Implementing OAuth Scopes
The OAuth flow requires permission "scopes" which describe the level of access granted with the session. For now, granular permissions have been implemented on the bsky.social hosting service, and the self-hosted PDS distribution. Work on permission sets (including lexicon resolution) is in progress. Developers may start to implement more granular permissions -- for example, apps only asking for permissions to specific record types or API endpoints. We expect most apps to use the higher-level "permission sets" when they become available, which will provide more accessible language about the permissions being granted.

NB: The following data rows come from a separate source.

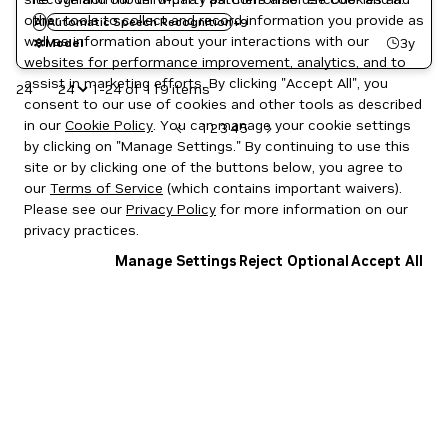
French
other tools to collect and record information you provide as
Hybrid decoder (joint RNNT-CTC loss). The model has a
AI
Automatic Speech Recognition
German
+
9
well as information about your interactions with our
vocab size of 2560 and emits text with punctuation and
Italian
3y
Model
NeMo
websites for performance improvement, analytics, and to
capitalization.
Russian
assist in marketing efforts. By clicking "Accept All", you
24
1-24 of 119 items
Spanish
consent to our use of cookies and other tools as described
in our
Cookie Policy
. You can manage your cookie settings
1
2
3
4
5
by clicking on "Manage Settings." By continuing to use this
site or by clicking one of the buttons below, you agree to
our
Terms of Service
(which contains important waivers).
Please see our
Privacy Policy
for more information on our
privacy practices.
Manage Settings
Reject Optional
Accept All
Privacy Policy
|
Your Privacy Choices
|
Terms of Service
|
Accessibility
|
Corporate Policies
|
Product Security
|
Contact
Copyright © 2026 NVIDIA Corporation
NGC Catalog v1.11.0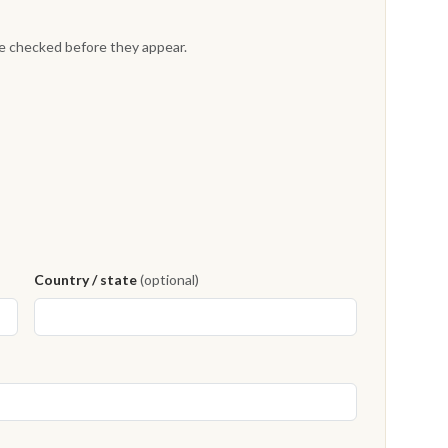
re checked before they appear.
Country / state
(optional)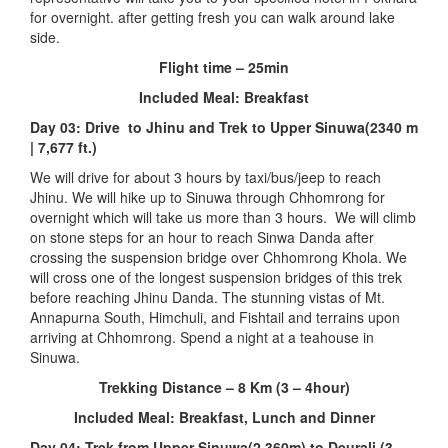
for overnight. after getting fresh you can walk around lake
side.
Flight time – 25min
Included Meal: Breakfast
Day 03: Drive to Jhinu and Trek to Upper Sinuwa(2340 m
| 7,677 ft.)
We will drive for about 3 hours by taxi/bus/jeep to reach
Jhinu. We will hike up to Sinuwa through Chhomrong for
overnight which will take us more than 3 hours. We will climb
on stone steps for an hour to reach Sinwa Danda after
crossing the suspension bridge over Chhomrong Khola. We
will cross one of the longest suspension bridges of this trek
before reaching Jhinu Danda. The stunning vistas of Mt.
Annapurna South, Himchuli, and Fishtail and terrains upon
arriving at Chhomrong. Spend a night at a teahouse in
Sinuwa.
Trekking Distance – 8 Km (3 – 4hour)
Included Meal: Breakfast, Lunch and Dinner
Day 04: Trek from Upper Sinuwa(2,360m) to Deurali (3,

The minimal set of OAuth permissions that a third-party AT application should request to sign in with Bluesky are:
atproto
If you are making use of Bluesky profile information, you may also need:
rpc:app.bsky.actor.getProfile?aud=did:web:api.bsky.app#bsky_appview
If you need to link any uploaded images or videos to the records (posts) you create, you will also need:
blob:*/*
The ergonomics of OAuth scopes in Atproto are still evolving. This minimal set is designed to provide a known-good starting point for app developers that does not grant unnecessary permissions. While we finalize granular permission scopes, we are also supporting a set of temporary coarse-grained scopes called the "transition scopes". There are currently no plans to deprecate either the transition scopes or the use of App Passwords. For an overview of these transition scopes, and more in-depth information on OAuth, see Authorization Scopes. For the granular permission scopes, see Permissions.
Clients
OAuth client software is identified by a globally unique client_id. Distinct variants of client software may have distinct client_id values; for example the browser app and Android (mobile OS) variants of the same software might have different client_id values. The client_id must be a fully-qualified web URL from which the client-metadata JSON document can be fetched. For example, https://app.example.com/oauth-client-metadata.json. Some more about the client_id:
- it must be a well-formed URL, following the W3C URL specification
- the schema must be
https://, and there must not be a port number included. Note that there is a special exception forhttp://localhostclient_idvalues for development. - the path does not need to include
oauth-client-metadata.json, but it is helpful convention.
If you have been using client-metadata.json rather than oauth-client-metadata.json, you can make this change to have your domain display on the auth flow page, rather than a URL string.
The auth flow page will display all the relevent permissions being granted. This is true both for apps using granular permissions, and for those using the transitional OAuth scopes.
Client Apps should be sure to check which auth scopes were actually approved during the auth flow. In particular, when requesting permission to read an account email address (account:email), the user might decline that permission while granting others. In theory, any individual permission might be denied while the overall request is granted.